Homili 16 Januari 2014

Hari Kamis, Pekan Biasa I

1Sam 4:1-11

Mzm 44:10-11.14-15.24-25

Mrk 1:40-45

 

Ketika Tuhan Ditinggalkan

 

P. John SDBAda seorang bapa yang membagi pengalaman hidupnya dalam sebuah acara pendalaman iman di lingkungan. Ia mengatakan bahwa selama bertahun-tahun ia mengembangkan usaha keluarganya namun selalu merasa gagal. Beberapa kali ia dibohongi orang sehingga mengalami kerugian besar. Keuntungan yang diperoleh juga terbatas, kadang minus. Pada suatu kesempatan ia duduk bersama istrinya untuk mendiskusikan penyebab gagalnya usaha keluarga. Setelah cukup lama berdiskusi akhirnya mereka sepakat bahwa ternyata selama bertahun-tahun mereka bekerja dengan kekuatan mereka sendiri. Sebagai orang beriman, mereka tidak pernah melibatkan Tuhan di dalam usaha mereka. Akhirnya mereka mengundang seorang Romo untuk memberkati usaha mereka dan mereka juga semakin bersikap sosial dengan membantu orang-orang yang sangat membutuhkan. Sejak saat itu, Tuhan benar-benar membuka jalan kebahagiaan dan kesejahteraan bagi mereka. Di dekat pintu masuk ke kantornya terdapat bingkai dengan sebuah tulisan dalam bahasa Latin: “Sine Me nihil potestis facere” (Yoh 15:5).
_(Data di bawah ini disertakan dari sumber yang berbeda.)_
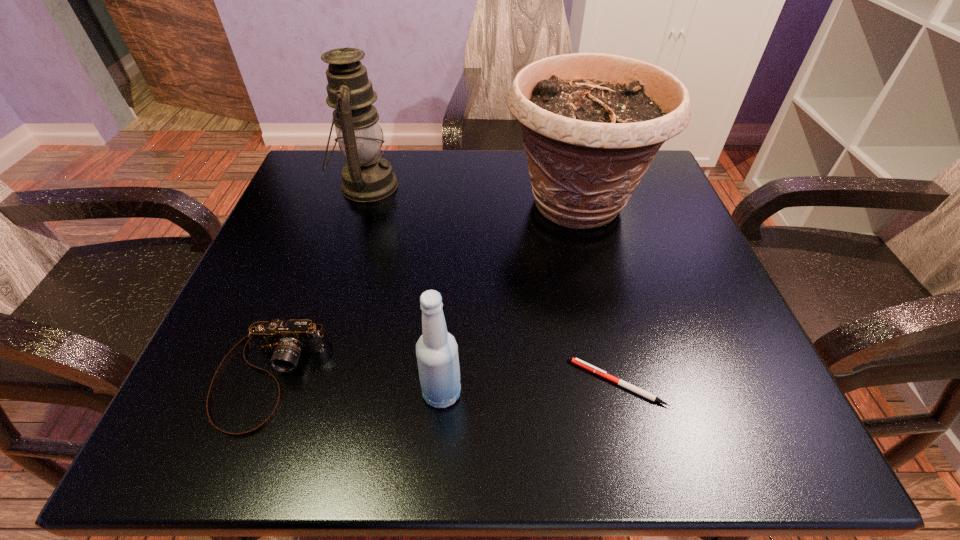 Find the location of a particular element. The height and width of the screenshot is (540, 960). pen present at the right edge is located at coordinates (602, 373).

Where is `object present at the far left corner`? object present at the far left corner is located at coordinates (367, 177).

Find the location of a particular element. object present at the near left corner is located at coordinates (286, 340).

Find the location of a particular element. The height and width of the screenshot is (540, 960). object present at the far right corner is located at coordinates (592, 123).

At what (x,y) coordinates should I click in order to perform the action: click on object that is positioned at the near right corner. Please return your answer as a coordinate pair (x, y). The width and height of the screenshot is (960, 540). Looking at the image, I should click on (602, 373).

Image resolution: width=960 pixels, height=540 pixels. I want to click on free spot at the far edge of the desktop, so click(x=451, y=164).

In the image, there is a desktop. Identify the location of free space at the near edge. Image resolution: width=960 pixels, height=540 pixels. (355, 430).

The height and width of the screenshot is (540, 960). I want to click on free spot at the left edge of the desktop, so click(x=282, y=318).

The image size is (960, 540). In order to click on free region at the right edge in this screenshot , I will do `click(638, 268)`.

This screenshot has height=540, width=960. I want to click on vacant space at the near left corner, so click(226, 402). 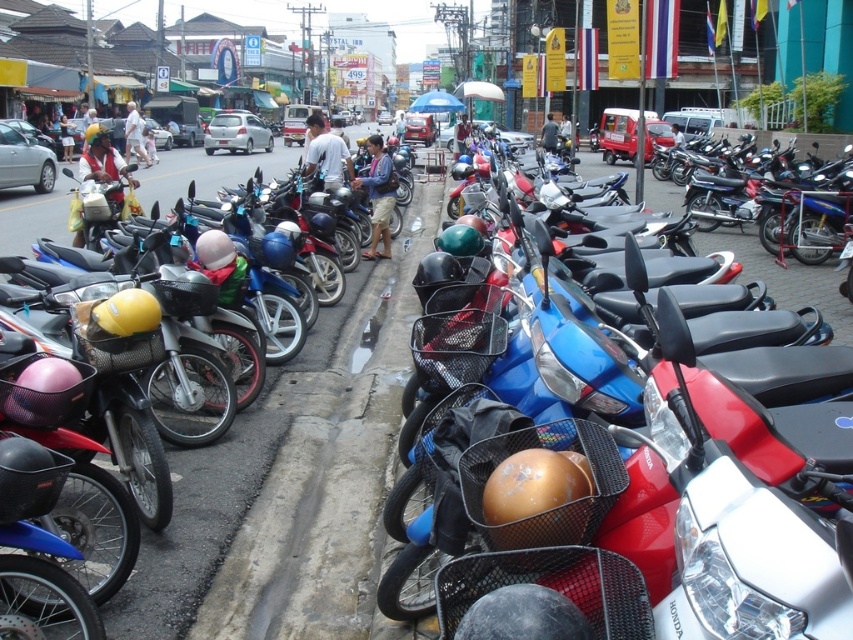 Does blue glossy motorcycle at center appear on the left side of matte blue helmet at center?

No, blue glossy motorcycle at center is not to the left of matte blue helmet at center.

Is blue glossy motorcycle at center above matte blue helmet at center?

Yes, blue glossy motorcycle at center is above matte blue helmet at center.

Is point (654, 189) farther from camera compared to point (366, 144)?

Yes, it is behind point (366, 144).

I want to click on blue glossy motorcycle at center, so click(786, 278). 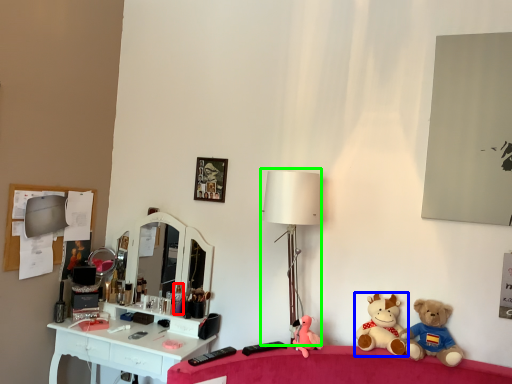 Question: Which object is the closest to the toiletry (highlighted by a red box)? Choose among these: toy (highlighted by a blue box) or table lamp (highlighted by a green box).

Choices:
 (A) toy
 (B) table lamp

Answer: (B)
Ini adalah sebuah sharing iman yang sederhana dan sangat bermakna. Kita sering lupa akan Tuhan dan semua anugerahNya. Kita terlampau mengandalkan diri karena kita berpikir dapat melakukan segala-galanya. Padahal sebenarnya kita telah keliru dengan cara hidup seperti ini di hadirat Tuhan. Melupakan Tuhan dan tidak mengandalkanNya di dalam hidup adalah sebuah kekurangan yang fatal. Bukankah hidup kita berasal dari Tuhan? Bukankah Dia yang mengatur seluruh hidup kita? Saya ingat rasa syukur si penderita Ayub yang berkata kepada Tuhan: “Hidup dan kasih setia Kaukaruniakan kepadaku, dan pemeliharaanMu menjaga nyawaku” (Ayb 10:12). Sang Pemazmur berdoa: “Sebab Engkau telah meluputkan aku dari maut, bahkan menjaga kakiku, sehingga tidak tersandung; maka aku boleh berjalan di hadapan Allah dalam cahaya kehidupan” (Mzm 56:14).
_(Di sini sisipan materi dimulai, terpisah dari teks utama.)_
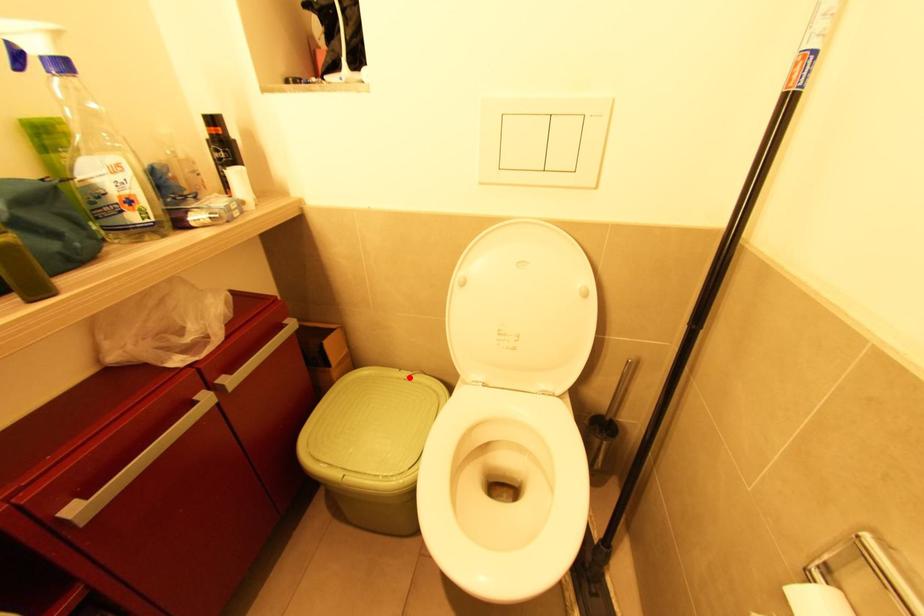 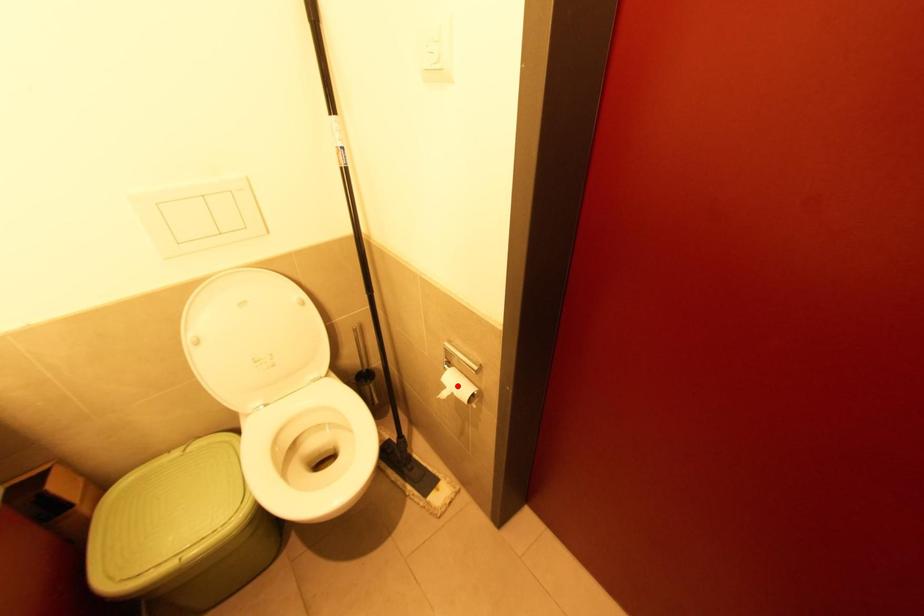 I am providing you with two images of the same scene from different viewpoints. A red point is marked on the first image and another point is marked on the second image. Is the marked point in image1 the same physical position as the marked point in image2?

No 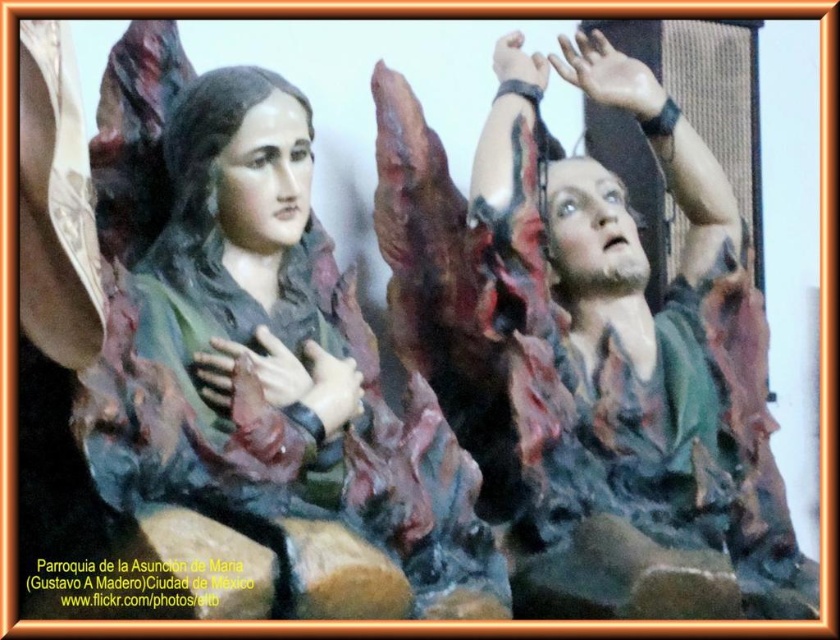 Is matte green statue at upper right thinner than matte green stone at center?

No, matte green statue at upper right is not thinner than matte green stone at center.

Between point (555, 342) and point (240, 544), which one is positioned in front?

Point (240, 544)

Who is more distant from viewer, (552, 342) or (255, 572)?

Point (552, 342)

Locate an element on the screen. The image size is (840, 640). matte green statue at upper right is located at coordinates (634, 387).

Can you confirm if brown matte stone at center is positioned to the left of matte brown hand at center?

In fact, brown matte stone at center is to the right of matte brown hand at center.

Is point (318, 540) positioned before point (326, 394)?

Yes, point (318, 540) is closer to viewer.

Who is more forward, [327,609] or [298,401]?

Point [327,609] is more forward.

I want to click on brown matte stone at center, so click(x=339, y=573).

Does matte green statue at center appear on the right side of matte brown hand at center?

No, matte green statue at center is not to the right of matte brown hand at center.

Who is more forward, [248,97] or [333,368]?

Point [333,368]

At what (x,y) coordinates should I click in order to perform the action: click on matte green statue at center. Please return your answer as a coordinate pair (x, y). Image resolution: width=840 pixels, height=640 pixels. Looking at the image, I should click on (261, 353). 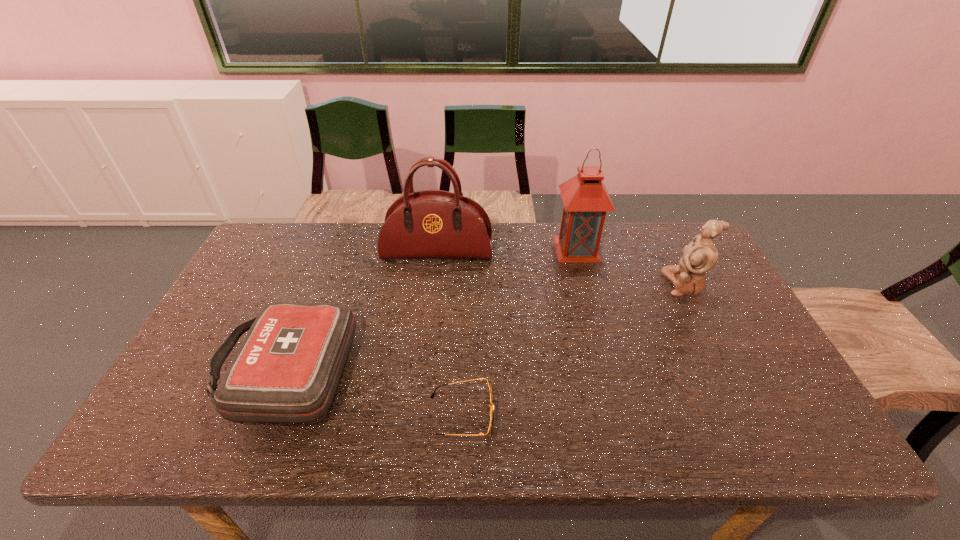 Identify the location of vacant area between the shortest object and the handbag. (449, 334).

You are a GUI agent. You are given a task and a screenshot of the screen. Output one action in this format:
    pyautogui.click(x=<x>, y=<y>)
    Task: Click on the empty space between the sunglasses and the handbag
    
    Given the screenshot: What is the action you would take?
    pyautogui.click(x=449, y=334)

You are a GUI agent. You are given a task and a screenshot of the screen. Output one action in this format:
    pyautogui.click(x=<x>, y=<y>)
    Task: Click on the empty location between the third tallest object and the handbag
    The height and width of the screenshot is (540, 960).
    Given the screenshot: What is the action you would take?
    pyautogui.click(x=561, y=268)

This screenshot has height=540, width=960. I want to click on free space that is in between the rightmost object and the leftmost object, so click(x=485, y=327).

The width and height of the screenshot is (960, 540). I want to click on vacant point located between the sunglasses and the second shortest object, so click(x=373, y=393).

Identify the location of empty space that is in between the second shortest object and the lantern. (431, 309).

Locate an element on the screen. Image resolution: width=960 pixels, height=540 pixels. object that is the closest to the sunglasses is located at coordinates (287, 370).

Choose which object is the fourth nearest neighbor to the lantern. Please provide its 2D coordinates. Your answer should be formatted as a tuple, i.e. [(x, y)], where the tuple contains the x and y coordinates of a point satisfying the conditions above.

[(287, 370)]

The image size is (960, 540). Identify the location of vacant space that satisfies the following two spatial constraints: 1. on the back side of the leftmost object; 2. on the left side of the fourth object from left to right. (334, 248).

Identify the location of free spot that satisfies the following two spatial constraints: 1. on the front side of the lantern; 2. on the lenses of the sunglasses. click(621, 416).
Pada hari ini kita mendengar kisah menarik di dalam Kitab Samuel. Orang-orang Israel merasa bahwa Allah hadir di tengah-tengah mereka. Tabut Perjanjian adalah tanda yang kelihatan dan ditempatkan di rumah Tuhan di Silo dan dijaga oleh Imam Eli yang saat itu sudah berusia 98 tahun. Sayang sekali karena kedua anaknya yakni Hofni dan Pinehas adalah orang-orang dursila karena mereka tidak mengindahkan Tuhan (1Sam 2:12). Mereka bersikap tamak terhadap kurban bakaran. Persembahan untuk Tuhan dimakan dengan rakusnya oleh mereka. Mereka juga merasa seolah-olah Tabut Perjanjian adalah benda magic. Padahal Tuhan tidak menghendakinya dan kini Tuhan memberi pelajarab berharga kepada mereka.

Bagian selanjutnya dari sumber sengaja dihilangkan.